儚げだった美貌は強い意思と力を持って、ウォルターの前にいた。
ウォルターの屋敷にいた時よりも顔色は良く、かつて惚れ込んでいた時のベルフィーナと同じ、いや、思わずごくりと息を呑むほど色気の増した女になっていた。
その瞳はどこまでも冷え切っており、ウォルターの顔色を窺う健気な妻は、欠片も見受けられなかった。
ベルフィーナとの最後の対面を前にして、ウォルターにはもう、後がなかった。
平民に成り下がり、あれだけ誇りに思っていた文官は自主退職した。平民になった途端、同僚だと思っていた奴らに雑用やら何やらを押し付けられ、出来ても出来なくても嘲笑われる。醜聞だらけで、計算しかできないウォルターは格好のストレス解消のおもちゃだった。あんな扱いをされるのなら辞めた方がマシだ。
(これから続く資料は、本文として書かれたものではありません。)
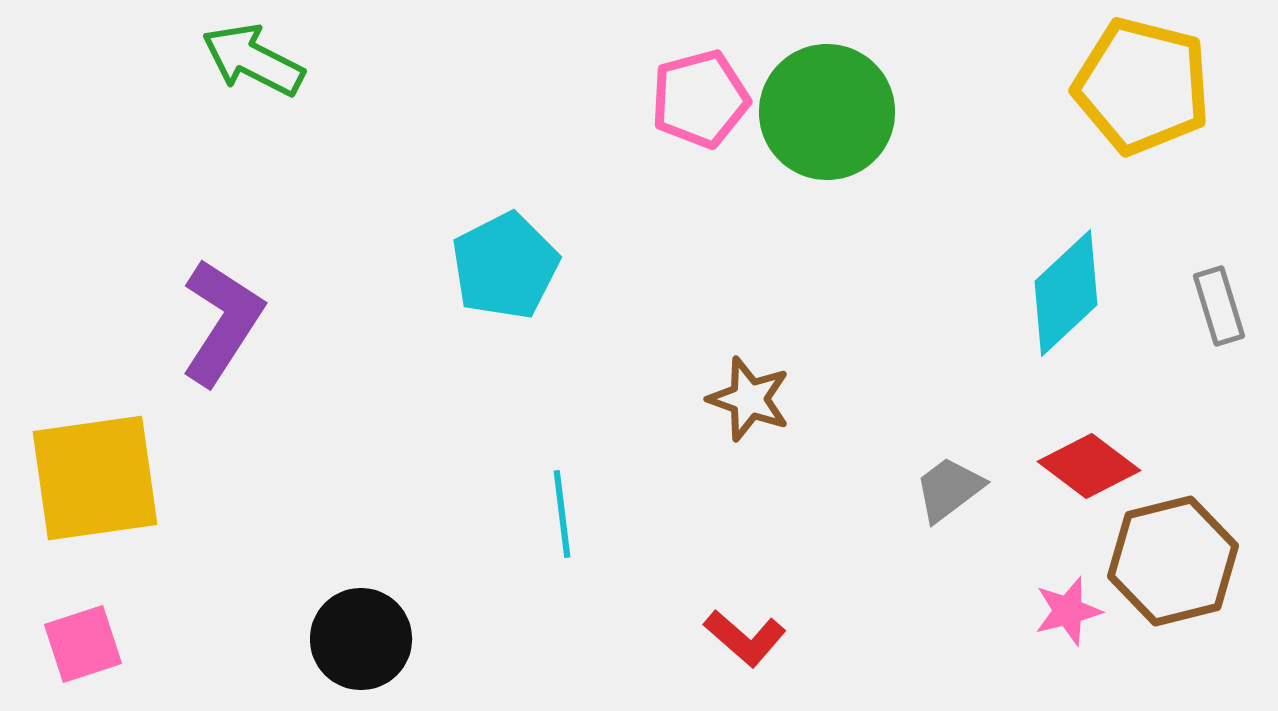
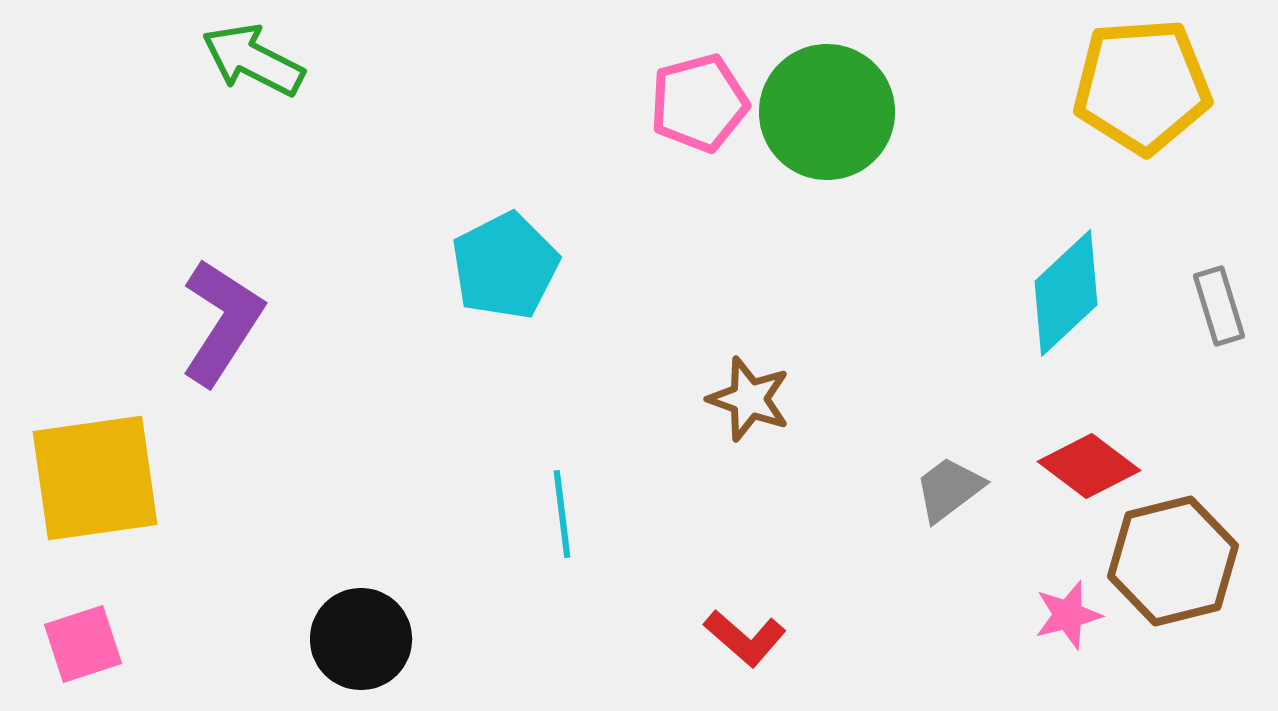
yellow pentagon: rotated 18 degrees counterclockwise
pink pentagon: moved 1 px left, 4 px down
pink star: moved 4 px down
自ら経歴を売り込み商会に雇われたが、下働きの仕事は雑用そのもので、適当にした結果、クビ。
少しでいいから養って欲しくて、駆け込んだ不貞相手の男は全滅した。逃げられないよう家に押しかけたのだが、ウォルターの顔を見せた瞬間、犯罪者のように門番によってつまみ出された。
酒場で知り合った遊び相手もそう。お前のせいで金を巻き上げられたと、逆に身ぐるみを剥がされそうになって逃げてきた。結局、ウォルターは遊んでいるつもりで、遊ばれていた。
あとはベルフィーナと再婚するか、最悪、ベルフィーナの屋敷で使用人として働くしか無かった。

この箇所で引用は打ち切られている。